CLICK HERE to see Economic Distress Indicators for Ohio’s 6th and 13th congressional district, the city of Warren, and Youngstown ZIP codes.

CLICK HERE to see Economic Distress Indicators for Mahoning Valley suburban ZIP codes.

While economic disparities between places are magnified in the report, it also finds a clear link between an individual’s health outcomes and the economic conditions of their community.  Residents of distressed counties have a lower life expectancy than their neighbors in prosperous counties by nearly five years.

Meanwhile, America’s prosperous ZIP codes, the nation’s most populous and economically vibrant places, are largely insulated from the challenges facing the rest of the country. These communities are home to 84 million people, and they garnered more than half of the recovery’s new jobs and business establishments. The poverty rate is more than 20 points lower in the average prosperous community than in the average distressed one, and residents enjoy incomes that approach, on average, 150 percent of their statewide median.
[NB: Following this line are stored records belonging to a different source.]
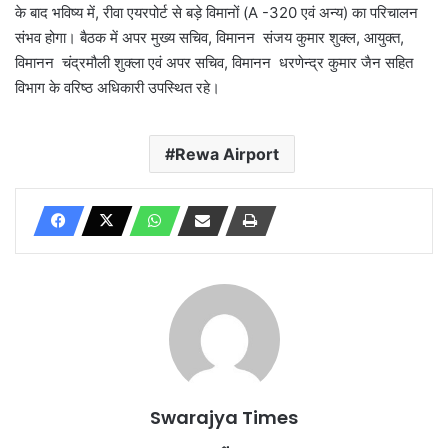
के बाद भविष्य में, रीवा एयरपोर्ट से बड़े विमानों (A -320 एवं अन्य) का परिचालन
संभव होगा। बैठक में अपर मुख्य सचिव, विमानन संजय कुमार शुक्ल, आयुक्त,
विमानन चंद्रमौली शुक्ला एवं अपर सचिव, विमानन धरणेन्द्र कुमार जैन सहित
विभाग के वरिष्ठ अधिकारी उपस्थित रहे।
Rewa Airport
Swarajya Times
Additional findings from the study include:

  • High growth in a few economic powerhouses buoys national numbers while obscuring stagnant or declining economic activity in other parts of the country. The average distressed zip code lost 6% of its jobs from 2011 to 2015, and the number of business establishments decreased by 6.3%.  Economic expansion was widespread in prosperous ZIP codes, by contrast, with 88% experiencing job growth from 2011 to 2015 and 85% registering establishment increases.
  • Disparities in educational attainment are closely linked to the diverging fates of communities. Nearly a quarter of Americans living in distressed communities have not completed high school, and more than one-third have no education beyond a high school diploma or equivalent. In fact, advanced degree holders – those with master’s or doctorate degrees – are more prevalent in prosperous communities than college graduates are in distressed ones.
  • The DCI reveals massive disparities in physical well-being that parallel those in economic well-being. From complications with pregnancy to nutritional deficiencies, cancers, substance abuse, and self-harm, life-threatening disorders are more prevalent in distressed corners of the country. Compared to prosperous counties, cancer deaths are 27% higher and neonatal mortality 86% higher in distressed counties.  Mortality rates from mental and substance abuse disorders are 64% higher, and deaths from self-harm and interpersonal violence are 52% higher in distressed counties.
  • The federal safety net supports struggling places as well as struggling people. Distressed ZIP codes are home to over 30 million fewer people than prosperous zip codes overall, but they contain three times as many people receiving SNAP (food stamps) and other cash public assistance benefits. Twice as much Medicaid spending per capita flows to distressed counties as to prosperous ones.
  • Race and ethnicity remain strong predictors of one’s economic well-being in the United States. Asians and whites are more likely to live in prosperous ZIP codes than any other type, while blacks and Native Americans are most likely to live in distressed ones. ZIP codes in which minority groups constitute a majority of the population are two times more likely to be distressed than the average ZIP code.
  • Economically distressed communities are a bipartisan challenge. Democrats and Republicans each represent millions of Americans living in distressed ZIP codes at all levels of government. In the U.S. House of Representatives, Republicans disproportionately represent the nation’s most prosperous congressional districts. Republicans represent 63% of the country’s prosperous districts compared to Democrats’ 37%.